Non sono molti gli artisti che negli anni riescono a mantenere una certa coerenza stilistica e una elegante linearità di percorso. Vidi per la prima volta un’opera di Simona Ragazzi, forse una ventina di anni fa, a casa di un nostro comune amico: era una piccola ceramica raku con delle sole labbra che fuoriuscivano dalla superficie lucida.
Qualche giorno fa, dopo aver visto le sue opere nella mostra Il volto come metafora curata da Vittorio Spampinato a Cà la Ghironda Modern Art Museum, improvvisamente mi è sembrato di aver compreso quella piccola perla, appesa al muro di quella casa fra cento altre cose: era lì, nascosto, il seme di quello che vediamo oggi; dietro quelle labbra, un volto che non potevo scorgere, ma che adesso, a distanza di anni, emerge leggero, ma con determinazione, nella mia memoria.

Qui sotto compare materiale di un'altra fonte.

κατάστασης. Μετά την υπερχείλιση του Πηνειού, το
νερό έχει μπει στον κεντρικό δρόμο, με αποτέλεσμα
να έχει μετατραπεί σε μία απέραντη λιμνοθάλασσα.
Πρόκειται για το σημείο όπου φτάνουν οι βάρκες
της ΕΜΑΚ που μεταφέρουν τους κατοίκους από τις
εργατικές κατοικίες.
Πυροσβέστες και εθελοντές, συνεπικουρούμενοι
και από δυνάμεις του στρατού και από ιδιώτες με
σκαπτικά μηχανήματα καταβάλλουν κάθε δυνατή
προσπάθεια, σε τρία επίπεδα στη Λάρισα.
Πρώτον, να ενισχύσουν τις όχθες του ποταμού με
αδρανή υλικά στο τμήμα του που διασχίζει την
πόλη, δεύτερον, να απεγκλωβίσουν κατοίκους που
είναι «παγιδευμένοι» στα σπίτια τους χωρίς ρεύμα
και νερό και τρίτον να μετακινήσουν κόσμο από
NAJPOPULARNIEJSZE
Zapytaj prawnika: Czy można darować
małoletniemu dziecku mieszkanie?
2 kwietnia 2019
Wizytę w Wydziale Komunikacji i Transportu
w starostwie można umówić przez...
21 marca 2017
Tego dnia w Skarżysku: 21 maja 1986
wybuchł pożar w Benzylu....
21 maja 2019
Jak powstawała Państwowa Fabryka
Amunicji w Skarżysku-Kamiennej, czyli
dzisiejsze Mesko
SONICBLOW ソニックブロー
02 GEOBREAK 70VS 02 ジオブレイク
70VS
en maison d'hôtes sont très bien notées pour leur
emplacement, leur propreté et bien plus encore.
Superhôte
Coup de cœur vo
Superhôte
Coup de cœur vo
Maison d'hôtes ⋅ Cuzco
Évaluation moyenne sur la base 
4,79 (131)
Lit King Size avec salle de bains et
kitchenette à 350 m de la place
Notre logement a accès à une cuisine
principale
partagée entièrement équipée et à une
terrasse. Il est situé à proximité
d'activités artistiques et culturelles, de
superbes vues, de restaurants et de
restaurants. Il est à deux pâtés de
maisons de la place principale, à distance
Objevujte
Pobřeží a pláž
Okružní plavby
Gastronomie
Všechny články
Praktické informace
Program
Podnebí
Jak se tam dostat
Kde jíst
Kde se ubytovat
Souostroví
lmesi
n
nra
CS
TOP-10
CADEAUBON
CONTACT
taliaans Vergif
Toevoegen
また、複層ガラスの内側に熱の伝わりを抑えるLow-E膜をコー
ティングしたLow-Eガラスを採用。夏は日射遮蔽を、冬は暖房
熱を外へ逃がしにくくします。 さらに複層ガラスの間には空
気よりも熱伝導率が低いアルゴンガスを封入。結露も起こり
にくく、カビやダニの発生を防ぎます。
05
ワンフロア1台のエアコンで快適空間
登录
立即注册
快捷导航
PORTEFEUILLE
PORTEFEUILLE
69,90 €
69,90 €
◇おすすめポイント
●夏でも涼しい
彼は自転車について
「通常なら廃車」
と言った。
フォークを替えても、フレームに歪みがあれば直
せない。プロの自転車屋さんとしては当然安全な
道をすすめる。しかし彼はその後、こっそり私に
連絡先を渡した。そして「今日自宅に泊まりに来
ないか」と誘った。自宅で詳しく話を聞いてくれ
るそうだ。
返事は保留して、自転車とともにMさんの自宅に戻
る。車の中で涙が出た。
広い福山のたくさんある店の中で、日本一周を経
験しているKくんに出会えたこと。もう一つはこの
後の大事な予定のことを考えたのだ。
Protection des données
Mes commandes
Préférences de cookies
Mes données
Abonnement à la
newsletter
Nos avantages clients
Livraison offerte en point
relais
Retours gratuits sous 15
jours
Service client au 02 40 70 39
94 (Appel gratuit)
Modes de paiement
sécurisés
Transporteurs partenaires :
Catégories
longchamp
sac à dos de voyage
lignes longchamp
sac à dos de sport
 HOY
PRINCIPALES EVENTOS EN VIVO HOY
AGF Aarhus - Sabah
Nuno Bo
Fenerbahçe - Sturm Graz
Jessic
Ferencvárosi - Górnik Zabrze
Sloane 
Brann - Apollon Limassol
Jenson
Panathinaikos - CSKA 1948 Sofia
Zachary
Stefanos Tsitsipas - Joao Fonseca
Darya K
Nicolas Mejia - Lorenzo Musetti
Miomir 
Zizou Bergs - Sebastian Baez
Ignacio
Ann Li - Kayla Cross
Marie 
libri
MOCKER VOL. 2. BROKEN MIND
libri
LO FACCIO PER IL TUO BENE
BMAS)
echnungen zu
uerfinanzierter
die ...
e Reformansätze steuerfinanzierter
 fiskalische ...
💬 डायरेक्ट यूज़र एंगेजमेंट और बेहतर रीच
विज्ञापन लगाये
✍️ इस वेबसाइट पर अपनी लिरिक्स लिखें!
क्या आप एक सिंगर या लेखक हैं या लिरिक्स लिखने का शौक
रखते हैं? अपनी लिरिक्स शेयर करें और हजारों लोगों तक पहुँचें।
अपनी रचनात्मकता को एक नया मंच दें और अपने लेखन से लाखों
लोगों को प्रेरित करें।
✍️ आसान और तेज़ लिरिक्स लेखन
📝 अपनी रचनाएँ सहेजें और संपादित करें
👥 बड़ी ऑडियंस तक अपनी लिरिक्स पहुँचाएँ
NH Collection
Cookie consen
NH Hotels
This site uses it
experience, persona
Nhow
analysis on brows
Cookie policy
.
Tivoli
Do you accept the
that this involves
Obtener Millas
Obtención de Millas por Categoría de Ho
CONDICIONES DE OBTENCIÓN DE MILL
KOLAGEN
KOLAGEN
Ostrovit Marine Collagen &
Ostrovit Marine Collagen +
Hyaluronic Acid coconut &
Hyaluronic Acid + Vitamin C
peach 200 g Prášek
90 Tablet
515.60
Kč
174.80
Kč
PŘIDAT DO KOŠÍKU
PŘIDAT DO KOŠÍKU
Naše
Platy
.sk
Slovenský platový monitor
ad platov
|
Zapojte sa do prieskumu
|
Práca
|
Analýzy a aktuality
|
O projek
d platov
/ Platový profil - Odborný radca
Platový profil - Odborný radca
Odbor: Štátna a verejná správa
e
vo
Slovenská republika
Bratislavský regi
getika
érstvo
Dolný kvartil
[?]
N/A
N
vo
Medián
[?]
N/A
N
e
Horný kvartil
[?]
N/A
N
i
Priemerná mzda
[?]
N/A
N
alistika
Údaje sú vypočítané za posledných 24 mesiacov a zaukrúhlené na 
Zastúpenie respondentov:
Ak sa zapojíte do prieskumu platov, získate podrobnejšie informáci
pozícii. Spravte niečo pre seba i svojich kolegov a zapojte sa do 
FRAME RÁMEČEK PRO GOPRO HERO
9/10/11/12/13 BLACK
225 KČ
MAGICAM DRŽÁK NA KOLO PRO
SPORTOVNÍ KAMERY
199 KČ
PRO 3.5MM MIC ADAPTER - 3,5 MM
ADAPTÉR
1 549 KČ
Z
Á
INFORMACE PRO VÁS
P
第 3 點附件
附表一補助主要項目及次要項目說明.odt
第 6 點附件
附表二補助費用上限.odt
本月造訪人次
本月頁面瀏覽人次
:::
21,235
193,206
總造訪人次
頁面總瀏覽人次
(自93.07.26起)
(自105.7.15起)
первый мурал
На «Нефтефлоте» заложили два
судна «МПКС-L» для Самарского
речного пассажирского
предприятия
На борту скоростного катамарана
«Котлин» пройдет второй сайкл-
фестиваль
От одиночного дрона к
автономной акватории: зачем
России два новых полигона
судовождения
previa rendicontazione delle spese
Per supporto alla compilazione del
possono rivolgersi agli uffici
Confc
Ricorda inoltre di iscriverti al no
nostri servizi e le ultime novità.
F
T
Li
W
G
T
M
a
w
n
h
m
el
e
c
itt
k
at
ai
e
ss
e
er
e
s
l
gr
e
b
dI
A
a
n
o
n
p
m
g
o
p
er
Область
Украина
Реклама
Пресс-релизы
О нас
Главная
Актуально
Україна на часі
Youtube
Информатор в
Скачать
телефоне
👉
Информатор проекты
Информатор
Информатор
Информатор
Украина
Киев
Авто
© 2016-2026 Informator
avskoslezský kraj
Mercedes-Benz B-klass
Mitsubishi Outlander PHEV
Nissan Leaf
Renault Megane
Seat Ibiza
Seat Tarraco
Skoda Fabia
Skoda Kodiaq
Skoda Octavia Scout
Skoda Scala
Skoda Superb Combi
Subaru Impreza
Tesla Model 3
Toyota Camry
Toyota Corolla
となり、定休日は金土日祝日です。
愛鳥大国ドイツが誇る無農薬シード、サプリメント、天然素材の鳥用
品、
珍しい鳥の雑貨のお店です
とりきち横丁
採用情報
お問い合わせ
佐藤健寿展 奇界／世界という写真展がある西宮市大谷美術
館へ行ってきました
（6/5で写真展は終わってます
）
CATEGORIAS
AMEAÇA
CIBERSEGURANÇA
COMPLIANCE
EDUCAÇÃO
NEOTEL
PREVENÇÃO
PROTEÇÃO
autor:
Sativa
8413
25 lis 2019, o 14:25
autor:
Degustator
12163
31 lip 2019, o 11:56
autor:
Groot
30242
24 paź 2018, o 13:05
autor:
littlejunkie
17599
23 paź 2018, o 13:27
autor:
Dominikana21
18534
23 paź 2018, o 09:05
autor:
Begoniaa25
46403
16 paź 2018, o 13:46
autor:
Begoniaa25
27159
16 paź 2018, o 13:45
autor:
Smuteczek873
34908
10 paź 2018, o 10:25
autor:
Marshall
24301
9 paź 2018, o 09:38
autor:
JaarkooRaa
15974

La scultura di Simona è delicata e sognante: i suoi volti sembrano affiorare dalla materia senza sforzo, o almeno non quello fisico, drammatico, che da secoli costringe i prigioni; piuttosto con fluida serenità, con naturalezza. E allora le sue opere ci riportano a pensare alle mille sfaccettature dei volti della vita, agli stati d’animo, alla bellezza in tutte le sue espressioni, ai sentimenti nascosti sotto la superficie che sono lì e che tentano di uscire, galleggiando fra l’inconscio e la realtà.
Sia che si tratti di argilla, marmo o bronzo, la materia diventa limite sottile fra il dentro e il fuori, calma piatta che attende tranquilla lo svolgersi di un emersione: e allora vediamo prima un accenno, poi una piega, poi una forma in cui cominciamo a scorgere un’antropomorfia familiare, labbra, naso, guance… un volto, che diventa subito specchio di ciò che si nasconde dall’altra parte del limite. E’ un continuo sottrarsi e svelarsi, in una raffinata alternanza di forma-non forma, presenza-assenza che diventa leit-motiv di un’intera esperienza artistica.
Esperienza che parte da lontano e che guarda sempre avanti senza mai chiudersi su se stessa. Esperienza di alta qualità, dove la tecnica e l’arte vanno di pari passo verso la soluzione di una ricerca estetica che, se ha del figurativo, è solo per un pretestuoso incontro con il corpo, ma che trova nel concetto la sua vera catarsi.
Mi immagino quindi che l’ultimo dei volti di Simona Ragazzi abbia lo sguardo proteso e perso nel futuro: ed è lo stesso sguardo di quella “operaia della materia” che con tenacia e pazienza sta percorrendo la lunga strada che porta alla compiutezza dell’essere artista.